[Task statement]
Print every entry below again. Nothing may differ from the original.

Start of Data provided

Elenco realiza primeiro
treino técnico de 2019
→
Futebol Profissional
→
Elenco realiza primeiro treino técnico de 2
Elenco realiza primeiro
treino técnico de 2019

End of Data provided

[Solution for this task]
Elenco realiza primeiro
treino técnico de 2019
→
Futebol Profissional
→
Elenco realiza primeiro treino técnico de 2
Elenco realiza primeiro
treino técnico de 2019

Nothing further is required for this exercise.